Dairy farmers, and particularly Holstein breeders, have become familiar with recessive genes and haplotype conditions in recent decades. Though they may take time to discover, they can become fairly straightforward to account for in a breeding program when there are clear phenotypes, accessible testing, and an understanding of its development.
Research is helping early onset muscle weakness, or what was previously referred to as calf recumbency, get to that point, too, but there are still many unknowns and complexities that are making the condition different from other recessives that have been discovered. For one, phenotypic expression can vary widely between affected animals.
“The main hallmark is that these calves look perfectly normal except for the fact that they just can’t stand,” described Chad Dechow on a Hoard’s Dairyman “Herd It Here” podcast. But he continued to explain that sometimes calves can’t stand up from birth, other times they may be fine for a few days and then go down, and still others may not be able to stand initially but then recover. It will manifest sometime in the first few weeks of a calf’s life. “In this case, it’s a little more varied what we get, so that makes it a little trickier,” noted the associate professor of dairy cattle genetics at Penn State, who is one of the researchers working on understanding the condition.
He was brought into the evaluation when a farm had several calves that couldn’t stand up. Having exhausted all metabolic concerns, their veterinarians came to Dechow to see if it could be a genetic issue. He explained that after extensive genotyping of the affected calves as well as their normal relatives, they found a region of two million base pairs on chromosome 16 that was mutated. However, this mutation wasn’t expressed 100% of the time in carriers.
“We had some evidence that this was not quite as simple as some other genetic recessives,” Dechow explained. Instead, the mutation expresses incomplete penetrance. He likened it to breeding a Red and White Holstein to another Red and White Holstein and only getting a Red and White calf 80% of the time.
“Basically, incomplete penetrance means you have the genetics that underlie the condition, but for some reason, not everybody expresses it,” he continued. “And we don’t know why this happens. We have looked hard, but we haven’t found evidence of another gene’s involvement at this point.”
That also contributes to why affected calves express the condition differently. Broadly, the mutation prevents calcium channels in the muscle from forming properly. Without sufficient calcium, the muscle can’t contract to allow the animal to stand up. When the mutation is expressed differently, it could affect the channels to different degrees.

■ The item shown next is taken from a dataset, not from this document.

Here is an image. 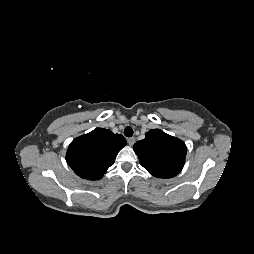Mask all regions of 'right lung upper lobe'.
Listing matches in <instances>:
<instances>
[{"mask_svg": "<svg viewBox=\"0 0 254 254\" xmlns=\"http://www.w3.org/2000/svg\"><path fill=\"white\" fill-rule=\"evenodd\" d=\"M125 145L126 140L122 135L96 128L70 143L66 161L81 178L98 180L113 165L115 157Z\"/></svg>", "mask_w": 254, "mask_h": 254, "instance_id": "obj_1", "label": "right lung upper lobe"}]
</instances>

Dechow shared that the prevalence of this mutation in the Holstein breed looks to be about 5%. But since a calf seems to need two copies to have the condition, only two or three calves out of every 1,000 would be homozygous, he said. And only one or two of those calves would actually express the condition in some way.
However, it is concentrated in certain cow families, so it will not affect every farm the same. To avoid it, farmers now have access to genetic testing information. “At this point, all the bull studs are testing all their bulls for this condition,” Dechow said. Not using carrier bulls is the best way to limit the spread, but if one of those bulls is desirable for other reasons, Dechow advised testing females to prevent a homozygous mating.
There is still much to be learned about early onset muscle weakness. But largely, farmers are gaining the tools to be vigilant in their mating decisions and calf care so it doesn’t become a problem in their herd, and that will help limit its damage on the industry, too.